▸ ASSIGNMENT:
Extract every line from the records below that contains the word "DXLog".

◇ ◇ ◇ ◇

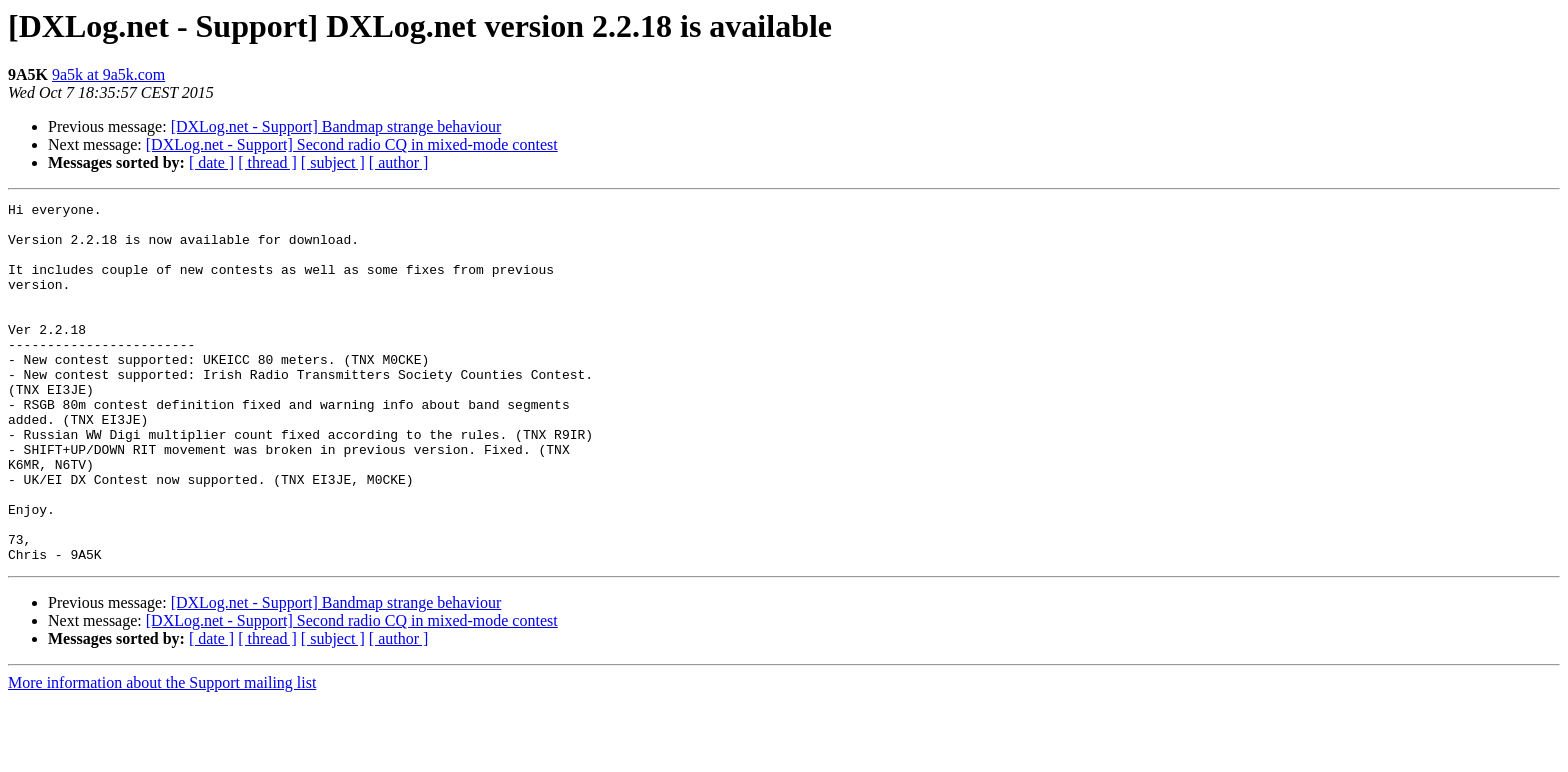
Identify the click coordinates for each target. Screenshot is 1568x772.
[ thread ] (267, 162)
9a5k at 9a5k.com (108, 74)
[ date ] (211, 162)
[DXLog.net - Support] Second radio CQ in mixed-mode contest (352, 144)
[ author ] (399, 162)
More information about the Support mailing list (162, 754)
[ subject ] (333, 162)
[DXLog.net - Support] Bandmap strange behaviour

◇ ◇ ◇ ◇

▸ EXERCISE SOLUTION:
[DXLog.net - Support] Second radio CQ in mixed-mode contest (352, 144)
[DXLog.net - Support] Bandmap strange behaviour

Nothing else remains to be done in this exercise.